Empirical Support for Tail Risk Strategies

The conventional wisdom is that put options are too expensive to use as “tail risk” insurance against extreme losses in equities. But reports earlier this year of their spectacular success in a fund advised by Nassim Nicholas Taleb prompted me to evaluate whether investors should use them.

After the S&P 500 index dived by 34% from February 19 to March 23, stories emerged of spectacular returns for so-called tail risk or “Black Swan” funds. The Financial Times reported that Universa Investments, advised by Black Swan author Nassim Taleb, “made a return for investors of more than 4,000 percent this year.” There ensued a Twitter battle between Taleb and Cliff Asness of hedge fund AQR, precipitated by AQR’s issue of – as Taleb tweeted – “2 flawed reports saying tail risk hedging doesn’t work.” Asness, of course, tweeted back in insulting Twitterdom fashion.

The evidence, however, shows that Taleb was right and Asness was wrong.

How to measure the performance of tail risk strategies

We don’t know the fine details of Universa’s strategies, but we can reasonably infer that they involve purchase of deep-out-of-the-money put options on an equity index.

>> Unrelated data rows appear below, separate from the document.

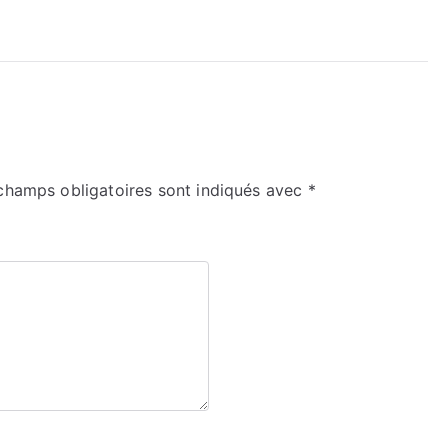
champs obligatoires sont indiqués avec
*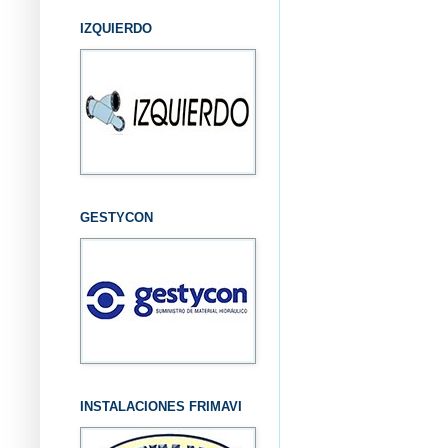
IZQUIERDO
GESTYCON
INSTALACIONES FRIMAVI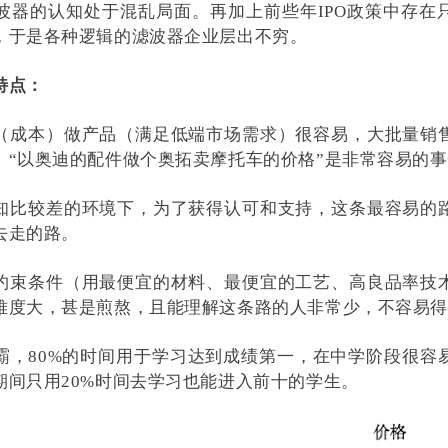
波器的认知处于混乱局面。再加上前些年IPO政策中存在
，于是各种逻辑的滤波器企业层出不穷。
特点：
（成本）做产品（满足低端市场需求）很容易，大批量销
。“以奥迪的配件做个奥拓卖摩托车的价格”是非常容易的
知比较差的环境下，为了获得认可和支持，这条最容易的
去走的路。
约束条件（用最便宜的材料、最便宜的工艺、高良品率技
难度大，甚是煎熬，且能理解这条路的人非常少，不容易得
霸，80%的时间用于学习达到成绩第一，在中学阶段很容
期间只用20%时间去学习也能进入前十的学生。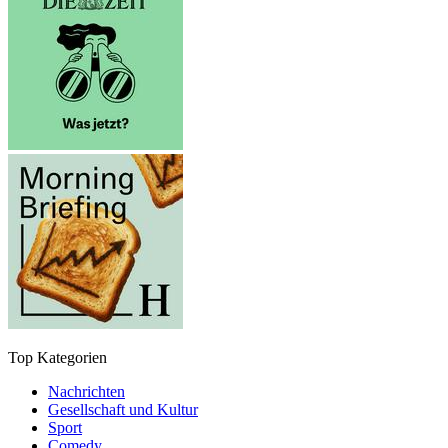
Top Kategorien
Nachrichten
Gesellschaft und Kultur
Sport
Comedy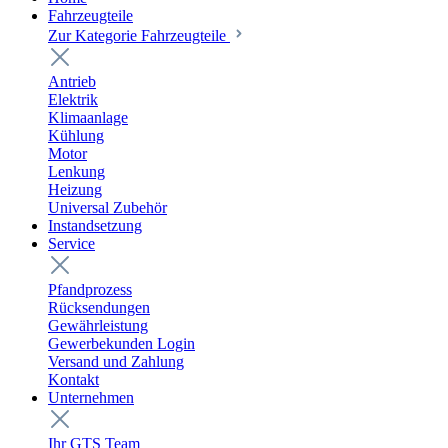
Fahrzeugteile
Zur Kategorie Fahrzeugteile
Antrieb
Elektrik
Klimaanlage
Kühlung
Motor
Lenkung
Heizung
Universal Zubehör
Instandsetzung
Service
Pfandprozess
Rücksendungen
Gewährleistung
Gewerbekunden Login
Versand und Zahlung
Kontakt
Unternehmen
Ihr GTS Team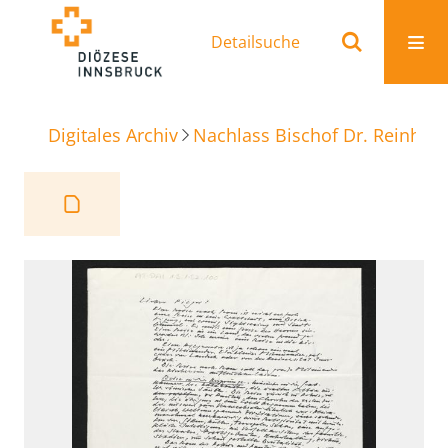
Detailsuche
Digitales Archiv
Nachlass Bischof Dr. Reinhold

Their purpose is to buy a form of insurance that pays off if the market drops. Thus, they hedge against market declines.

As such, the performance of these funds should not be measured on the tail risk funds in isolation. They are clearly meant to enhance the performance of a whole portfolio of which they are only a part.

Thus, measuring return on investment the way the Financial Times reported doesn’t make sense, as former risk manager Aaron Brown pointed out in a May 29 Bloomberg article. “Suppose you pay $100 per month for homeowner’s insurance on a house valued at $250,000,” he says. If, one fine month, your house burns down you will receive $250,000 – a one-month return, it would seem, of 249,900% on your monthly premium of $100.

This isn’t very meaningful. First of all, in the same month, you lost $250,000 on your house that burned down. The two should be considered in combination, not in isolation – the negative value of your lost house and the positive value of your insurance payoff.

Also, it’s most certainly not the return you get in the long run. To calculate that, you have to take into account all the monthly premiums you paid over the years, not just the premium in the month you got a payoff.

Part of the value of insurance is that it enables a positive form of moral hazard. If you have insurance, you can take more risk. If you couldn’t get homeowner’s insurance, you might have to be satisfied with a less valuable house, so that if it burns down you won’t lose as much.

By the same token, if you would otherwise reduce the risk of your portfolio by allocating to a 60/40 stock/bond mix, adding a tail risk strategy to mitigate the downside risk may make you feel comfortable investing 100 percent in equities instead. This is one of the chief benefits touted by the managers of tail risk funds.

A tail risk strategy, unlike a 60/40 mix, produces returns that are not symmetric. They curtail the downside but do not curtail the upside in a symmetric fashion. Therefore, conventional ways of measuring risk-adjusted return – such as a Sharpe ratio – do not apply well to the measurement of tail risk performance.